Но где же Ужас? Отчего зритель постигает его, но не испытывает? Созерцает глазами, но не содрогается сердцем? Отчего мы не с теми обезумевшими, что бросились, запрудив толпами городскую площадь, к идолам богов и героев, — и не с этой победной, невозмутимой, улыбающейся вечною улыбкою, жестокой и кроткой, стыдливо покоящейся в своей непостижимой гармонии, в своем неотразимом обаянии женской прелести и сладострастной неги? .. Или отчего мы уже в чарах ее, и уже почти забыли и простили, быть может приняли, за тех, гибнущих, и за себя самих, — все отчаяние и всю горечь смерти, чтобы только глядеть на нее? .. Ужели не овладел художник своею задачей, не сумел ужаснуть? Или хотел сказать картиной, как старцы Илиона о Елене: «поистине из-за такой жены стоило гибнуть героям».

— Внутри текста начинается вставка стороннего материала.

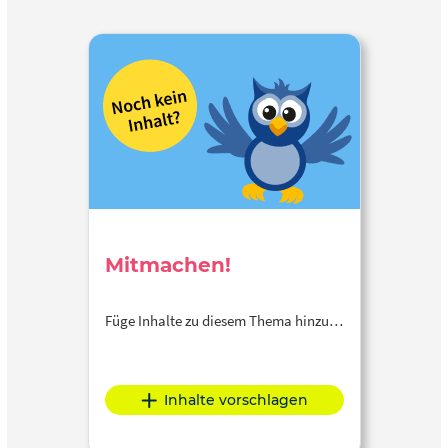
Mitmachen!
Füge Inhalte zu diesem Thema hinzu…
Inhalte vorschlagen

Ибо они имели ее в своих стенах, хотя и забыли о ней в час гибели, когда устремились, ища защиты, к героям; — и за такое обладание справедливо было безмерное заплатить возмездие Мойрам. Зритель же и видит возмездие, и почти не видит его, обаянный прелестью богини. И что на земле не покажется малым и незначительным в сравнении с Единой? Но как бы мы ни гадали о затаенных замыслах художника, просто и исключительно эстетическое отношение наше к этой безмерной удаленности изображенных событий от жизни — в сферу, где они становятся предметом безпримесного, безотносительного созерцания, — только созерцания, — не может не быть отношением согласия и благодарной удовлетворенности. Итак, мы наслаждаемся трагическою катастрофой, как описанные Лукрецием наблюдатели тонущих пловцов с безопасного берега? Позволительна ли нравственно гармония успокоенного духа перед зрелищем мировых дисгармоний? — Так невольно спрашиваем мы себя, будучи все воспитаны на великих заветах и запросах Достоевского.

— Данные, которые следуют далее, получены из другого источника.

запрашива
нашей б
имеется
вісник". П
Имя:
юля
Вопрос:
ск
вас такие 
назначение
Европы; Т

Но в том именно верховное право (оно же и обязанность) художника, чтобы единственно художественными средствами обращать противоречия нравственного сознания в согласный строй примиренной с божественным законом души, говорящей ему свое да внутренним прозрением красоты — раньше чем это да исторгнут у мятежного духа последним разумением правды. Истинное художество — всегда теодицея; и недаром сказал сам Достоевский, что красота спасет мир.
Эгоистическое удовольствие Лукрециевых соглядатаев чузщой гибели — апофеоз скупого самосохранения личности; целительное успокоение и очищение (хадаршг ), достигаемые трагедией, — благотворные чары Пеана-Аполлона, право восстанавливающие личность, после того, как она отрешилась от себя и нашла в себе благородные силы для чистого, безвольного созерцания. В идеальной удаленности занимающей нас трагедии древнего ужаса от зрителя, в несообщительности аффекта, в его катартическом преломлении и опосредствовании, я вижу особенную заслугу художника, дух которого поистине стал античным.

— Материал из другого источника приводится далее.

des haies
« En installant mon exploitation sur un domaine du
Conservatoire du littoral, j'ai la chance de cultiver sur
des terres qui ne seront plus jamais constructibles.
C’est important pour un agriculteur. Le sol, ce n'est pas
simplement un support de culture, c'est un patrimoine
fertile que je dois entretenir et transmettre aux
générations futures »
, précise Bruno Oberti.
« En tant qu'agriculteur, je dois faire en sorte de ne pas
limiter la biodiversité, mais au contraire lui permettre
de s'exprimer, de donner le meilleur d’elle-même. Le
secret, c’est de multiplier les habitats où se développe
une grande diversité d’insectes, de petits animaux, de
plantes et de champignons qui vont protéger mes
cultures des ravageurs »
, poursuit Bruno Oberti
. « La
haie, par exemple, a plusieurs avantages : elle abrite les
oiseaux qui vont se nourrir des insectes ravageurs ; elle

Как же достигнуто зто преломление, это удаление в недосягаемость? Технические средства были подсказаны внутренним отношением художника к своей теме. Средства эти легко исследовать. Недаром он переносит зрителя на какую-то невидимую возвышенность, с которой единственно возможна эта панорамная перспектива, развертывающаяся где-то в глубине под нашими ногами.
Ближе всего к зрителю холм, несущий колоссальную статую архаической кипрской Афродиты; но и холм, и подножие, и сами ноги кумира за пределами полотна: как бы свободная от участи земли, богиня возникает, близкая к нам, прямо на мраке глубоко лежащего моря, оно же, бушуя, сливает здесь свои гребни в очертания пленительной раковины, как будто завидев богиню и вдруг сменив яростные громы на влюбленный гимн пенорожденной Анадиомене. Кто бывал на значительных высотах, непосредственно поднимающихся над морским берегом, без труда поймет и перспективные условия картины, и точный реализм этой изумительной ландкарты береговых линий, — ландкарты, не понравившейся некоторым критикам, которые предпочли бы, по-видимому, более близкий и человечески- тесный пейзаж этому подлинному пейзажу высот, единственно могущему дать внушение космической огромности совершающихся событий.